Exercise:
For the entries below, the expected answer is the line with "складе его нет, то пользователь делает", the line with "Важное: некорректное отображение дат", and every line between them, exactly as written, and nothing more.

Records shown Block Start

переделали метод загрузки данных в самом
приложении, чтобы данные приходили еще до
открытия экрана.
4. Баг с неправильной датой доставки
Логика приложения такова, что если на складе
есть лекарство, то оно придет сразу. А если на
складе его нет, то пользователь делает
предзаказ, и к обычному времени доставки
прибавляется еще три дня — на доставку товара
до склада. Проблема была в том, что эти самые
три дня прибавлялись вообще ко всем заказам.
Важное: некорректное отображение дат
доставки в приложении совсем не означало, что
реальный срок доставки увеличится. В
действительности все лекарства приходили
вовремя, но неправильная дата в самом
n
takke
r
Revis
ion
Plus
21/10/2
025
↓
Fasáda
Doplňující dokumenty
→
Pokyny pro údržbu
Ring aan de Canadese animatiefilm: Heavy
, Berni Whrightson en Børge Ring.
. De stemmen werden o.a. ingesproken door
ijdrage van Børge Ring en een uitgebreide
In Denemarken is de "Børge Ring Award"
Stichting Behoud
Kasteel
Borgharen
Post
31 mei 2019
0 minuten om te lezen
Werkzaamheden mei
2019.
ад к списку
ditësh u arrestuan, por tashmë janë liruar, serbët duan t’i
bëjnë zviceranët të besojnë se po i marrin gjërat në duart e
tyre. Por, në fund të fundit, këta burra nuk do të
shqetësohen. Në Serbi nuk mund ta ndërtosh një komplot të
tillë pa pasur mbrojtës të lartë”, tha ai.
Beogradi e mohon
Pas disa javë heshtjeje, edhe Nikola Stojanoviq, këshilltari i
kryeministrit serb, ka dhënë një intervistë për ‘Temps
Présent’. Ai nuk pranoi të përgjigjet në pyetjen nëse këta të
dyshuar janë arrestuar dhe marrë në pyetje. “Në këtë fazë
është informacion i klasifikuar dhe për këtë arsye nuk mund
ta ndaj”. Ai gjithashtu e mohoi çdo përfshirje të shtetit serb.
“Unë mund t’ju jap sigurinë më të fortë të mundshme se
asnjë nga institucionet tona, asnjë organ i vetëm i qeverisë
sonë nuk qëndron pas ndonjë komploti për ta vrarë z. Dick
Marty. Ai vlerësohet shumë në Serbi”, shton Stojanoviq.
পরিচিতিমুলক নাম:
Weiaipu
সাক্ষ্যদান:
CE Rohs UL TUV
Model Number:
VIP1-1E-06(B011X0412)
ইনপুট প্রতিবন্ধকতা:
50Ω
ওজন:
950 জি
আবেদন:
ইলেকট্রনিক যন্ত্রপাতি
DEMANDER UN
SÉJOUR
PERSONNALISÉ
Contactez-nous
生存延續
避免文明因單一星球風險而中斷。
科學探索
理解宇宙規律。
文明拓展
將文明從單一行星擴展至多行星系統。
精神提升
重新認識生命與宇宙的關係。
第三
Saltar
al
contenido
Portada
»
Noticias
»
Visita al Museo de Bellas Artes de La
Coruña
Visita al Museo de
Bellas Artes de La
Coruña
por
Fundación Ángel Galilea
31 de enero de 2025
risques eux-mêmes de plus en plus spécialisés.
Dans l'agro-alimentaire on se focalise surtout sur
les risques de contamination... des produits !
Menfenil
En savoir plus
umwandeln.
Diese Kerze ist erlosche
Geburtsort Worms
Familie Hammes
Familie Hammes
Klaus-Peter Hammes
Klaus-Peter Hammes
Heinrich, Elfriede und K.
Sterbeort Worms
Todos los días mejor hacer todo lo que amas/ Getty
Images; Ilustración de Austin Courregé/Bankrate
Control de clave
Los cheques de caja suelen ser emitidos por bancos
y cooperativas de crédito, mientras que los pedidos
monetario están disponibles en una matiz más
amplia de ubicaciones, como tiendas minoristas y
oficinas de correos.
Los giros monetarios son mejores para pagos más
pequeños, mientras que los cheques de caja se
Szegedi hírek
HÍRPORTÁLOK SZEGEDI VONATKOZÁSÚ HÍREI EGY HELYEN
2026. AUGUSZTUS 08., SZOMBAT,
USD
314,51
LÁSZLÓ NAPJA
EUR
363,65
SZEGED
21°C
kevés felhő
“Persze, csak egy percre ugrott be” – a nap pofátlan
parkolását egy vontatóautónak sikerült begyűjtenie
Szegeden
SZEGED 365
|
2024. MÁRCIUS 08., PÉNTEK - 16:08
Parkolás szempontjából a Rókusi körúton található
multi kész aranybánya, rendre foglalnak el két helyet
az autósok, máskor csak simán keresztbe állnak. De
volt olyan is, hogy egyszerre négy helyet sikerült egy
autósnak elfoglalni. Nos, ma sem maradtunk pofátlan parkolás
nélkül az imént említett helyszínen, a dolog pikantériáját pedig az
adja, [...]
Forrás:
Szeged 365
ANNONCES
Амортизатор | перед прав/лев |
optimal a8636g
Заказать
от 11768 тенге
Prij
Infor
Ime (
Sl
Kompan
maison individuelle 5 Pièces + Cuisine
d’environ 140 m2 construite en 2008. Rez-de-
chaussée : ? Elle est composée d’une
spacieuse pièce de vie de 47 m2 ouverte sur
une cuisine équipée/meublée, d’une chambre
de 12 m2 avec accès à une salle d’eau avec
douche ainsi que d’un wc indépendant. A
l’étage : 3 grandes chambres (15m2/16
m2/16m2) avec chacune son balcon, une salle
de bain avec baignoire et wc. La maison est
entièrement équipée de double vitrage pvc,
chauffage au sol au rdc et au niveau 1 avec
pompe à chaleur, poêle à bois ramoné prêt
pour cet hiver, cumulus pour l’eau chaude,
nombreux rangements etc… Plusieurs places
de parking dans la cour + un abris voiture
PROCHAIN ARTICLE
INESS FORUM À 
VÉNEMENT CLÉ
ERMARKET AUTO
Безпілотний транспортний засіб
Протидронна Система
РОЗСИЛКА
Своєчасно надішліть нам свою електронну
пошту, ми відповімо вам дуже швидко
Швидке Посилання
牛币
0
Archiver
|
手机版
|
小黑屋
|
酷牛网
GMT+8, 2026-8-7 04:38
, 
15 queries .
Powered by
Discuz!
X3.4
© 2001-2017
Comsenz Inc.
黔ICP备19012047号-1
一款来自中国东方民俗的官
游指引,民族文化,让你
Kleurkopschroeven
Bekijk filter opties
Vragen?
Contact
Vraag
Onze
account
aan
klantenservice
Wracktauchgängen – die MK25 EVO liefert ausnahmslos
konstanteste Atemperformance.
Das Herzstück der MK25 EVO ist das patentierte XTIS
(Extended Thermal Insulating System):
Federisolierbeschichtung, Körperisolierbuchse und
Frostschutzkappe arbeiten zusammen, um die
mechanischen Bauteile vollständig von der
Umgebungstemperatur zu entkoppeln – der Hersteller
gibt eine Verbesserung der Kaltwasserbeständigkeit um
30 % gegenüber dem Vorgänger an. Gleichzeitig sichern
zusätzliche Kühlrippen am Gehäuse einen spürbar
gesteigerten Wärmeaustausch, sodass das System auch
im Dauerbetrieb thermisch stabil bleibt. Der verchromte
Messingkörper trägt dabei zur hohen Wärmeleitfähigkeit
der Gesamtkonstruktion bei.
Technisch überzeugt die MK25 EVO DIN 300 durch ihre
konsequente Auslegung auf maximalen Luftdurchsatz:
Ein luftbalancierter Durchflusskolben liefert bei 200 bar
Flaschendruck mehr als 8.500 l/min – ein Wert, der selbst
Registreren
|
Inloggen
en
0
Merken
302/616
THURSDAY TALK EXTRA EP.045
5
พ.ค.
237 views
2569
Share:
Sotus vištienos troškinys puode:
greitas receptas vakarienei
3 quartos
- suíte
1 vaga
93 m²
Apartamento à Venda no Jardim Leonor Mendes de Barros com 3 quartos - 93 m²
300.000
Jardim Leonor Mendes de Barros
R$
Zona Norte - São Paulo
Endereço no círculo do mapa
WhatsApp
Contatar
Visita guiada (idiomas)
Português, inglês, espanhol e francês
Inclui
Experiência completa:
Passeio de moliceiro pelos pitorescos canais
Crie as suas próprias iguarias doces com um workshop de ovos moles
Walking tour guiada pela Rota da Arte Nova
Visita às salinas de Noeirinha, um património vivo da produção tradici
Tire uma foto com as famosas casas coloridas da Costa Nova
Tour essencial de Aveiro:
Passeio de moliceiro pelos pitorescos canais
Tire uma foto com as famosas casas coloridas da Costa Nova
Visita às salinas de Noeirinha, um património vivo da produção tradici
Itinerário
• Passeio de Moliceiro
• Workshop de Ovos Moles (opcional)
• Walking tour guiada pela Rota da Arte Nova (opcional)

Records shown Block End

Result below:
складе его нет, то пользователь делает
предзаказ, и к обычному времени доставки
прибавляется еще три дня — на доставку товара
до склада. Проблема была в том, что эти самые
три дня прибавлялись вообще ко всем заказам.
Важное: некорректное отображение дат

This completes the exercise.